Saturday, April 01, 2006

The big way

GG, an American student I knew during my study-abroad year in Austria, had flown over with two suitcases, one with clothes and one distended with books, including a giant dictionary and a complete Shakespeare. His demands on the personalities of other people were unknowable but extremely strict, and he seemed to like only me and a cheery Fordham student who prayed before meals no matter the circumstances. G’s impatience with frivolity and noise were widely known and often ridiculed. Our program leader and German professor, who knew that I occasionally spoke with G, was concerned for his welfare, and he addressed me solemnly during an office-hours visit, suggesting that G was one of those rare people of whom it could be said that books had saved his life. This may have been the case—one may not express skepticism toward such claims—but I believed that if anything had saved G’s life that year, it was joining a farm-league baseball team and playing a circuit of rural sandlots in the outlying hamlets of Salzburg, for G, who grew up in the American Midwest, got to be the star pitcher.

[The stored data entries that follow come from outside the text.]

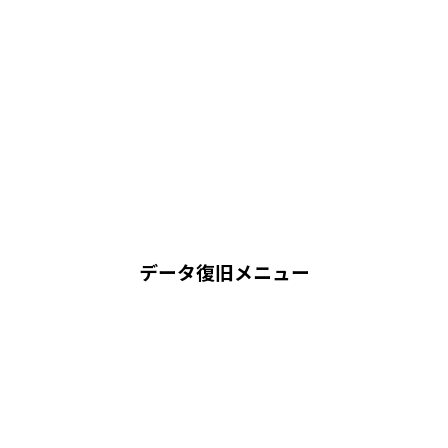
データ復旧メニュー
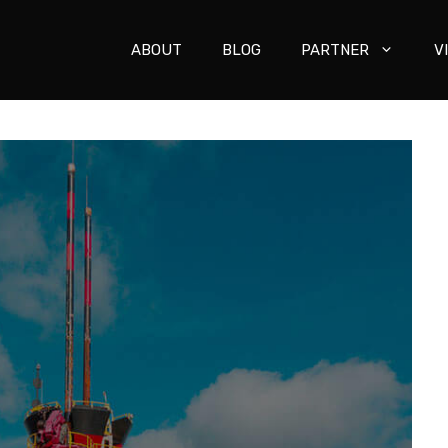
ABOUT
BLOG
PARTNER
V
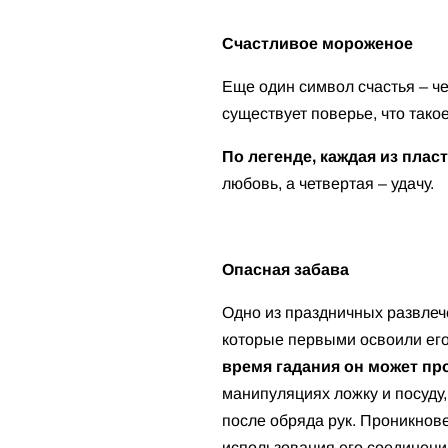
Счастливое мороженое
Еще один символ счастья – ч
существует поверье, что тако
По легенде, каждая из плас
любовь, а четвертая – удачу.
Опасная забава
Одно из праздничных развлеч
которые первыми освоили его
время гадания он может пр
манипуляциях ложку и посуду,
после обряда рук. Проникнове
использования его соединени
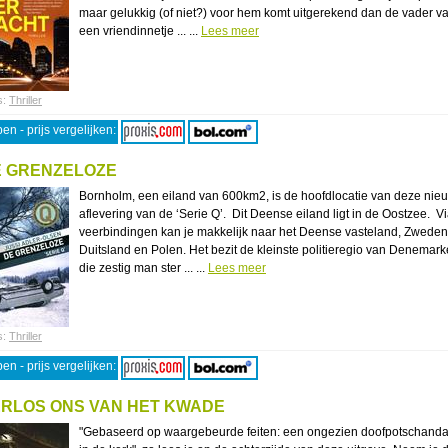
maar gelukkig (of niet?) voor hem komt uitgerekend dan de vader v
een vriendinnetje ... ...
Lees meer
s:
Thriller
en - prijs vergelijken:
E GRENZELOZE
Bornholm, een eiland van 600km2, is de hoofdlocatie van deze nie
aflevering van de ‘Serie Q’. Dit Deense eiland ligt in de Oostzee. V
veerbindingen kan je makkelijk naar het Deense vasteland, Zweden
Duitsland en Polen. Het bezit de kleinste politieregio van Denemark
die zestig man ster ... ...
Lees meer
s:
Thriller
en - prijs vergelijken:
RLOS ONS VAN HET KWADE
"Gebaseerd op waargebeurde feiten: een ongezien doofpotschanda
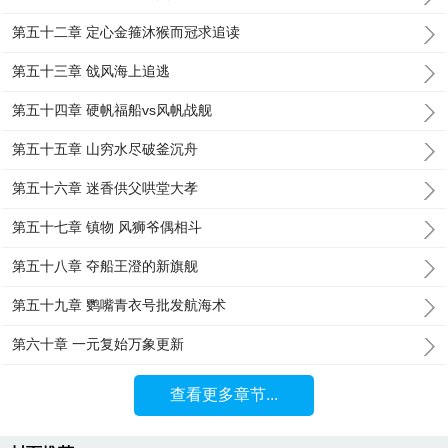
第五十二章 定心金箍沐猴而冠求追读
第五十三章 戗风海上追逃
第五十四章 硬帆福船vs风帆战舰
第五十五章 山穷水尽破釜沉舟
第五十六章 迷香供父哄堂大孝
第五十七章 镇物 风狮爷偶相斗
第五十八章 夺船王澄的新旗舰
第五十九章 鹦嘴青衣号批发航海术
第六十章 一元复始万象更新
查看更多章节...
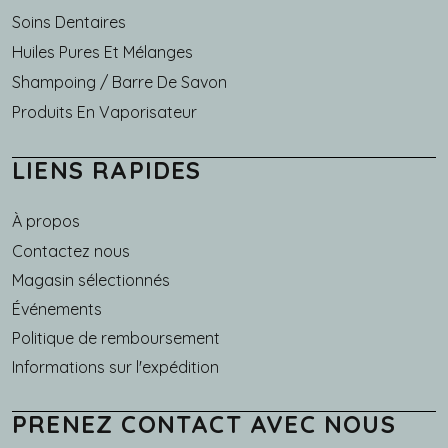
Soins Dentaires
Huiles Pures Et Mélanges
Shampoing / Barre De Savon
Produits En Vaporisateur
LIENS RAPIDES
À propos
Main navigation
Contactez nous
Magasin sélectionnés
Événements
Politique de remboursement
Informations sur l'expédition
PRENEZ CONTACT AVEC NOUS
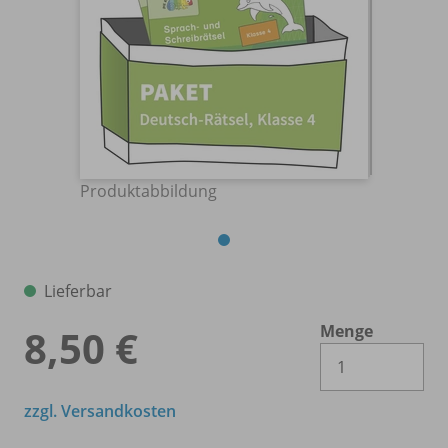
Produktabbildung
Lieferbar
Menge
8,50 €
Es 
zzgl. Versandkosten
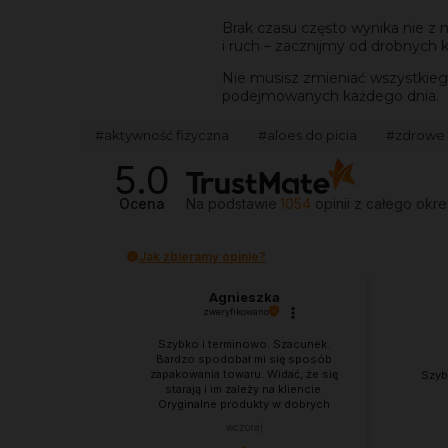
Brak czasu często wynika nie z 
i ruch – zacznijmy od drobnych 
Nie musisz zmieniać wszystkiego 
podejmowanych każdego dnia.
#aktywność fizyczna
#aloes do picia
#zdrowe 
5.0
Ocena
Na podstawie
1054
opinii
z całego okre
Jak zbieramy opinie?
Agnieszka
zweryfikowano
Szybko i terminowo. Szacunek.
Bardzo spodobał mi się sposób
zapakowania towaru. Widać, że się
Szyb
starają i im zależy na kliencie.
Oryginalne produkty w dobrych
cenach. Lubię to. ❤️
wczoraj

It would be absurd for me to say that riding a bicycle has saved my life—it has more often jeopardized it—but I have often used cycling to recall its true character, and it was with this intention that I hauled my bike up from the cellar yesterday morning. I hadn’t decided my path in advance, but when I saw that a certain road sign had been graffitied with the words BIG WAY, I knew immediately to follow the route it indicated, for it seemed to me that these words, more than any other, expressed the essence of cycling. The route happened to be that of my final ride last season, and many things caught my eye that I had missed in September—rusting water district appendages capped with lids formed like the eyeholed hat worn by a character on Fat Albert, comically anglophilic names like “Hedgerow Lane” and “Thornhurst,” the grave of Rose Rodney (This world is not my home), a mailbox wound around with plastic autumn leaves and stickered with glittery letters announcing “PATHWAYS TO CONSCIOUSNESS” (I dared not to look inside)—but what impressed me most was everything I recognized perfectly by sight but had not thought of during my absence—particular houses, shapes of hills, stretches of shoulder, farmland vistas—old friends recalled to life only in perception. One wonders what elements of mind are distributed elsewhere in the world, offloaded into the things but waiting in permanent readiness for a drive-by retrieval.